Data entries:
..............................

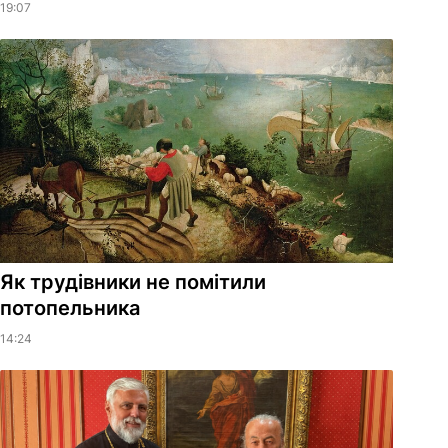
19:07
Як трудівники не помітили
потопельника
14:24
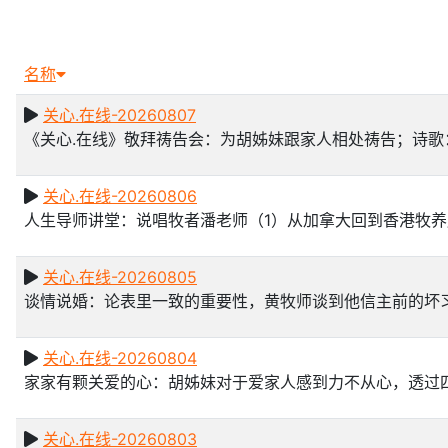
放
器
名称
关心.在线-20260807
《关心.在线》敬拜祷告会：为胡姊妹跟家人相处祷告；诗歌
关心.在线-20260806
人生导师讲堂：说唱牧者潘老师（1）从加拿大回到香港牧养服事之路；
关心.在线-20260805
谈情说婚：论表里一致的重要性，黄牧师谈到他信主前的坏
关心.在线-20260804
家家有颗关爱的心：胡姊妹对于爱家人感到力不从心，透过
关心.在线-20260803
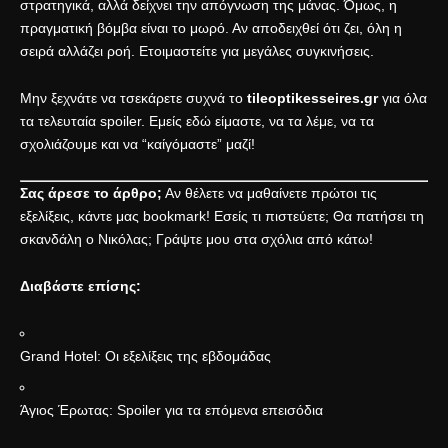
στρατηγικά, αλλά δείχνει την απόγνωση της μάνας. Όμως, η
πραγματική βόμβα είναι το μωρό. Αν αποδειχθεί ότι ζει, όλη η
σειρά αλλάζει ροή. Ετοιμαστείτε για μεγάλες συγκινήσεις.
Μην ξεχνάτε να τσεκάρετε συχνά το
tileoptikesseires.gr
για όλα
τα τελευταία spoiler. Εμείς εδώ είμαστε, να τα λέμε, να τα
σχολιάζουμε και να “καίγόμαστε” μαζί!
Σας άρεσε το άρθρο;
Αν θέλετε να μαθαίνετε πρώτοι τις
εξελίξεις, κάντε μας bookmark! Εσείς τι πιστεύετε; Θα πατήσει τη
σκανδάλη ο Νικόλας; Γράψτε μου στα σχόλια από κάτω!
Διαβάστε επίσης:
Grand Hotel: Οι εξελίξεις της εβδομάδας
Άγιος Έρωτας: Spoiler για τα επόμενα επεισόδια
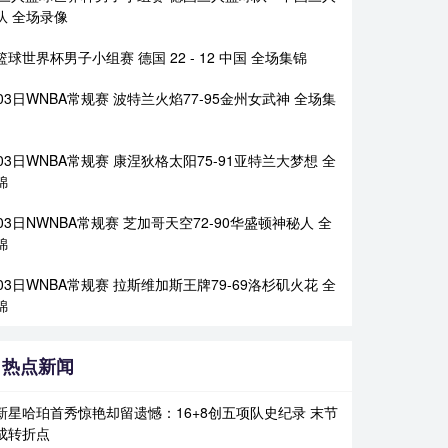
队 全场录像
球世界杯男子小组赛 德国 22 - 12 中国 全场集锦
03日WNBA常规赛 波特兰火焰77-95金州女武神 全场集
03日WNBA常规赛 康涅狄格太阳75-91亚特兰大梦想 全
锦
03日NWNBA常规赛 芝加哥天空72-90华盛顿神秘人 全
锦
03日WNBA常规赛 拉斯维加斯王牌79-69洛杉矶火花 全
锦
热点新闻
新星哈珀首秀惊艳却留遗憾：16+8创五项队史纪录 末节
成转折点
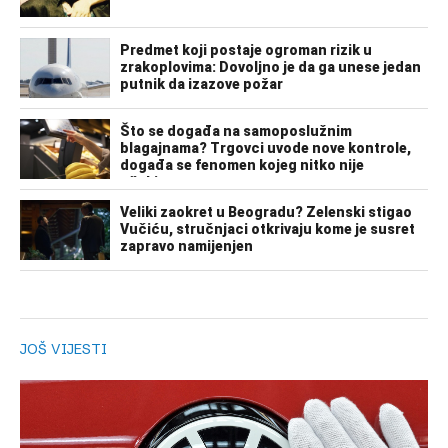
JOŠ VIJESTI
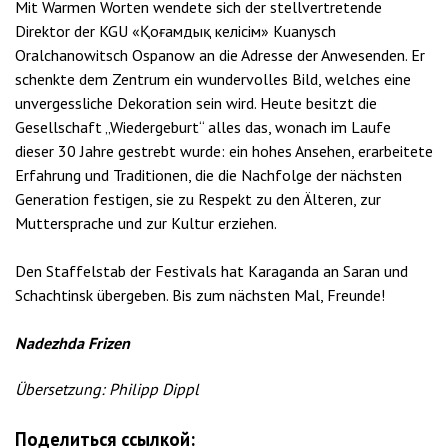
Mit Warmen Worten wendete sich der stellvertretende
Direktor der KGU «Қоғамдық келісім» Kuanysch
Oralchanowitsch Ospanow an die Adresse der Anwesenden. Er
schenkte dem Zentrum ein wundervolles Bild, welches eine
unvergessliche Dekoration sein wird. Heute besitzt die
Gesellschaft „Wiedergeburt“ alles das, wonach im Laufe
dieser 30 Jahre gestrebt wurde: ein hohes Ansehen, erarbeitete
Erfahrung und Traditionen, die die Nachfolge der nächsten
Generation festigen, sie zu Respekt zu den Älteren, zur
Muttersprache und zur Kultur erziehen.
Den Staffelstab der Festivals hat Karaganda an Saran und
Schachtinsk übergeben. Bis zum nächsten Mal, Freunde!
Nadezhda Frizen
Übersetzung: Philipp Dippl
Поделиться ссылкой:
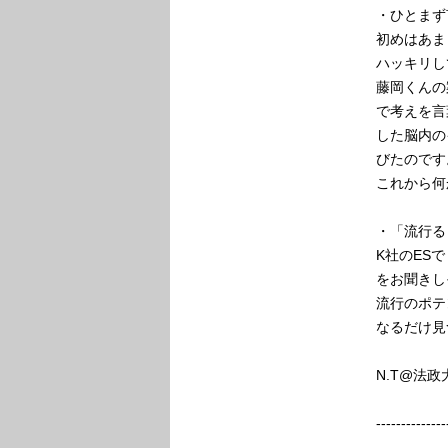
・ひとまず
初めはあま
ハッキリし
藤岡くんの
で考えを言
した脳内の
びたのです
これから何
・「流行る
K社のES
をお聞きし
流行のポテ
なるだけ見
N.T@法政
--------------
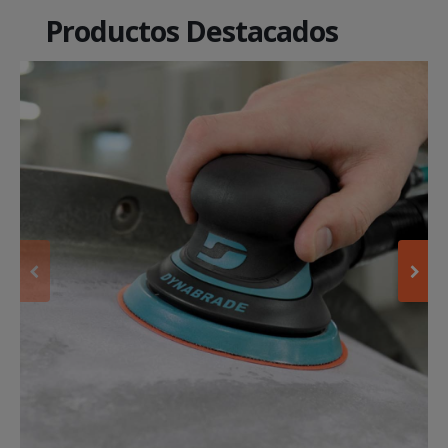
Productos Destacados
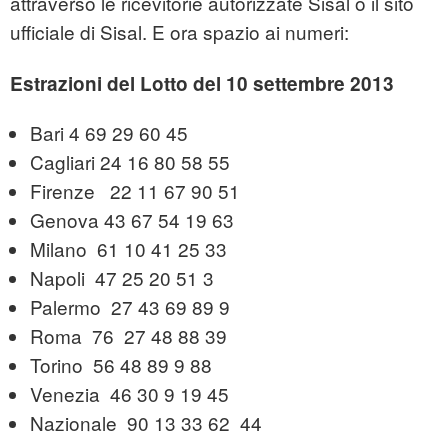
attraverso le ricevitorie autorizzate Sisal o il sito
ufficiale di Sisal. E ora spazio ai numeri:
Estrazioni del Lotto del 10 settembre 2013
Bari 4 69 29 60 45
Cagliari 24 16 80 58 55
Firenze 22 11 67 90 51
Genova 43 67 54 19 63
Milano 61 10 41 25 33
Napoli 47 25 20 51 3
Palermo 27 43 69 89 9
Roma 76 27 48 88 39
Torino 56 48 89 9 88
Venezia 46 30 9 19 45
Nazionale 90 13 33 62 44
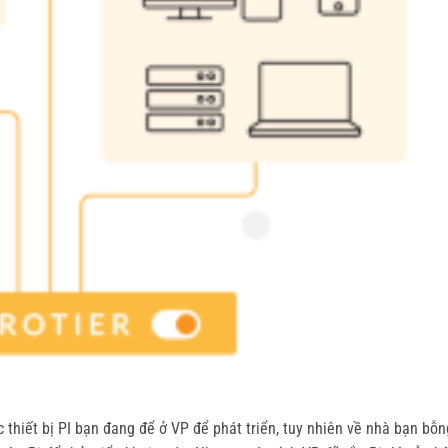
thiết bị PI bạn đang để ở VP để phát triển, tuy nhiên về nhà bạn bỗn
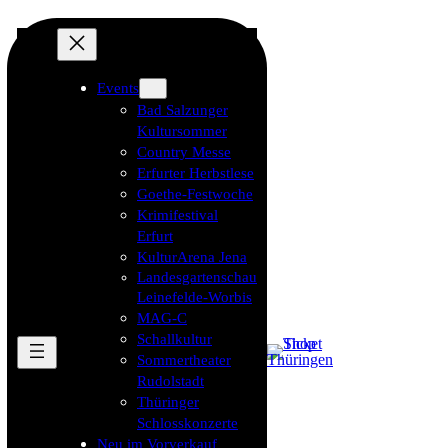
Events
Bad Salzunger
Kultursommer
Country Messe
Erfurter Herbstlese
Goethe-Festwoche
Krimifestival
Erfurt
KulturArena Jena
Landesgartenschau
Leinefelde-Worbis
MAG-C
Schallkultur
Sommertheater
Rudolstadt
Thüringer
Schlosskonzerte
Neu im Vorverkauf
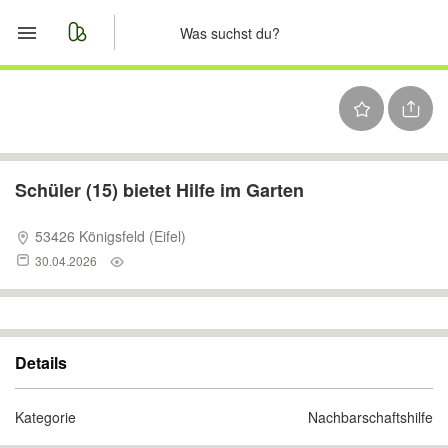
Start
Merkliste
Nachrichten
Schüler (15) bietet Hilfe im Garten
Anzeige aufgeben
53426 Königsfeld (Eifel)
30.04.2026
Details
Kategorie
Nachbarschaftshilfe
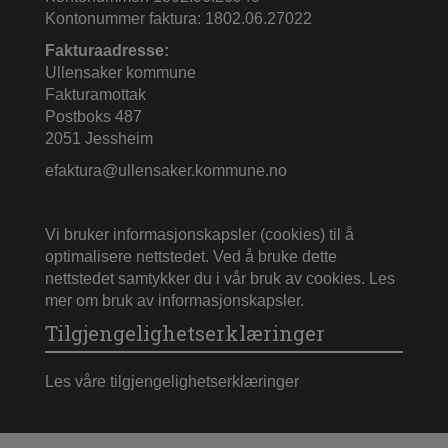
Kontonummer faktura: 1802.06.27022
Fakturaadresse:
Ullensaker kommune
Fakturamottak
Postboks 487
2051 Jessheim
efaktura@ullensaker.kommune.no
Vi bruker informasjonskapsler (cookies) til å
optimalisere nettstedet. Ved å bruke dette
nettstedet samtykker du i vår bruk av cookies.
Les
mer om bruk av informasjonskapsler
.
Tilgjengelighetserklæringer
Les våre tilgjengelighetserklæringer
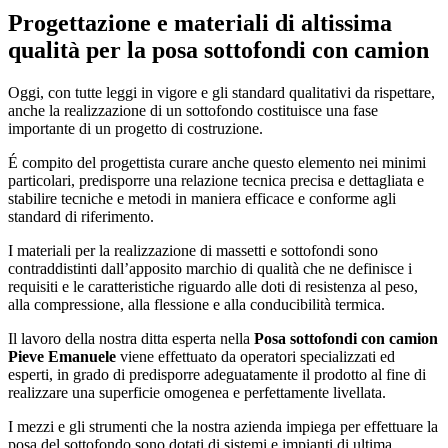
Progettazione e materiali di altissima
qualità per la posa sottofondi con camion
Oggi, con tutte leggi in vigore e gli standard qualitativi da rispettare,
anche la realizzazione di un sottofondo costituisce una fase
importante di un progetto di costruzione.
É compito del progettista curare anche questo elemento nei minimi
particolari, predisporre una relazione tecnica precisa e dettagliata e
stabilire tecniche e metodi in maniera efficace e conforme agli
standard di riferimento.
I materiali per la realizzazione di massetti e sottofondi sono
contraddistinti dall’apposito marchio di qualità che ne definisce i
requisiti e le caratteristiche riguardo alle doti di resistenza al peso,
alla compressione, alla flessione e alla conducibilità termica.
Il lavoro della nostra ditta esperta nella
Posa sottofondi con camion
Pieve Emanuele
viene effettuato da operatori specializzati ed
esperti, in grado di predisporre adeguatamente il prodotto al fine di
realizzare una superficie omogenea e perfettamente livellata.
I mezzi e gli strumenti che la nostra azienda impiega per effettuare la
posa del sottofondo sono dotati di sistemi e impianti di ultima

..............................

== The problem ==
Transcribe every entry exactly, omitting pictures.

== Response below ==
19:07
Як трудівники не помітили
потопельника
14:24
放
器
名称
关心.在线-20260807
《关心.在线》敬拜祷告会：为胡姊妹跟家人相处祷告；诗歌
关心.在线-20260806
人生导师讲堂：说唱牧者潘老师（1）从加拿大回到香港牧养服事之路；
关心.在线-20260805
谈情说婚：论表里一致的重要性，黄牧师谈到他信主前的坏
关心.在线-20260804
家家有颗关爱的心：胡姊妹对于爱家人感到力不从心，透过
关心.在线-20260803
στρατηγικά, αλλά δείχνει την απόγνωση της μάνας. Όμως, η
πραγματική βόμβα είναι το μωρό. Αν αποδειχθεί ότι ζει, όλη η
σειρά αλλάζει ροή. Ετοιμαστείτε για μεγάλες συγκινήσεις.
Μην ξεχνάτε να τσεκάρετε συχνά το
tileoptikesseires.gr
για όλα
τα τελευταία spoiler. Εμείς εδώ είμαστε, να τα λέμε, να τα
σχολιάζουμε και να “καίγόμαστε” μαζί!
Σας άρεσε το άρθρο;
Αν θέλετε να μαθαίνετε πρώτοι τις
εξελίξεις, κάντε μας bookmark! Εσείς τι πιστεύετε; Θα πατήσει τη
σκανδάλη ο Νικόλας; Γράψτε μου στα σχόλια από κάτω!
Διαβάστε επίσης:
Grand Hotel: Οι εξελίξεις της εβδομάδας
Άγιος Έρωτας: Spoiler για τα επόμενα επεισόδια
队 全场录像
球世界杯男子小组赛 德国 22 - 12 中国 全场集锦
03日WNBA常规赛 波特兰火焰77-95金州女武神 全场集
03日WNBA常规赛 康涅狄格太阳75-91亚特兰大梦想 全
锦
03日NWNBA常规赛 芝加哥天空72-90华盛顿神秘人 全
锦
03日WNBA常规赛 拉斯维加斯王牌79-69洛杉矶火花 全
锦
热点新闻
新星哈珀首秀惊艳却留遗憾：16+8创五项队史纪录 末节
成转折点
JOŠ VIJESTI
Mit Warmen Worten wendete sich der stellvertretende
Direktor der KGU «Қоғамдық келісім» Kuanysch
Oralchanowitsch Ospanow an die Adresse der Anwesenden. Er
schenkte dem Zentrum ein wundervolles Bild, welches eine
unvergessliche Dekoration sein wird. Heute besitzt die
Gesellschaft „Wiedergeburt“ alles das, wonach im Laufe
dieser 30 Jahre gestrebt wurde: ein hohes Ansehen, erarbeitete
Erfahrung und Traditionen, die die Nachfolge der nächsten
Generation festigen, sie zu Respekt zu den Älteren, zur
Muttersprache und zur Kultur erziehen.
Den Staffelstab der Festivals hat Karaganda an Saran und
Schachtinsk übergeben. Bis zum nächsten Mal, Freunde!
Nadezhda Frizen
Übersetzung: Philipp Dippl
Поделиться ссылкой:
・ひとまず
初めはあま
ハッキリし
藤岡くんの
で考えを言
した脳内の
びたのです
これから何
・「流行る
K社のES
をお聞きし
流行のポテ
なるだけ見
N.T@法政
--------------
Productos Destacados
attraverso le ricevitorie autorizzate Sisal o il sito
ufficiale di Sisal. E ora spazio ai numeri:
Estrazioni del Lotto del 10 settembre 2013
Bari 4 69 29 60 45
Cagliari 24 16 80 58 55
Firenze 22 11 67 90 51
Genova 43 67 54 19 63
Milano 61 10 41 25 33
Napoli 47 25 20 51 3
Palermo 27 43 69 89 9
Roma 76 27 48 88 39
Torino 56 48 89 9 88
Venezia 46 30 9 19 45
Nazionale 90 13 33 62 44
thiết bị PI bạn đang để ở VP để phát triển, tuy nhiên về nhà bạn bỗn
Events
Bad Salzunger
Kultursommer
Country Messe
Erfurter Herbstlese
Goethe-Festwoche
Krimifestival
Erfurt
KulturArena Jena
Landesgartenschau
Leinefelde-Worbis
MAG-C
Schallkultur
Sommertheater
Rudolstadt
Thüringer
Schlosskonzerte
Neu im Vorverkauf
Start
Merkliste
Nachrichten
Schüler (15) bietet Hilfe im Garten
Anzeige aufgeben
53426 Königsfeld (Eifel)
30.04.2026
Details
Kategorie
Nachbarschaftshilfe
Kontonummer faktura: 1802.06.27022
Fakturaadresse:
Ullensaker kommune
Fakturamottak
Postboks 487
2051 Jessheim
efaktura@ullensaker.kommune.no
Vi bruker informasjonskapsler (cookies) til å
optimalisere nettstedet. Ved å bruke dette
nettstedet samtykker du i vår bruk av cookies.
Les
mer om bruk av informasjonskapsler
.
Tilgjengelighetserklæringer
Les våre tilgjengelighetserklæringer
Progettazione e materiali di altissima
qualità per la posa sottofondi con camion
Oggi, con tutte leggi in vigore e gli standard qualitativi da rispettare,
anche la realizzazione di un sottofondo costituisce una fase
importante di un progetto di costruzione.
É compito del progettista curare anche questo elemento nei minimi
particolari, predisporre una relazione tecnica precisa e dettagliata e
stabilire tecniche e metodi in maniera efficace e conforme agli
standard di riferimento.
I materiali per la realizzazione di massetti e sottofondi sono
contraddistinti dall’apposito marchio di qualità che ne definisce i
requisiti e le caratteristiche riguardo alle doti di resistenza al peso,
alla compressione, alla flessione e alla conducibilità termica.
Il lavoro della nostra ditta esperta nella
Posa sottofondi con camion
Pieve Emanuele
viene effettuato da operatori specializzati ed
esperti, in grado di predisporre adeguatamente il prodotto al fine di
realizzare una superficie omogenea e perfettamente livellata.
I mezzi e gli strumenti che la nostra azienda impiega per effettuare la
posa del sottofondo sono dotati di sistemi e impianti di ultima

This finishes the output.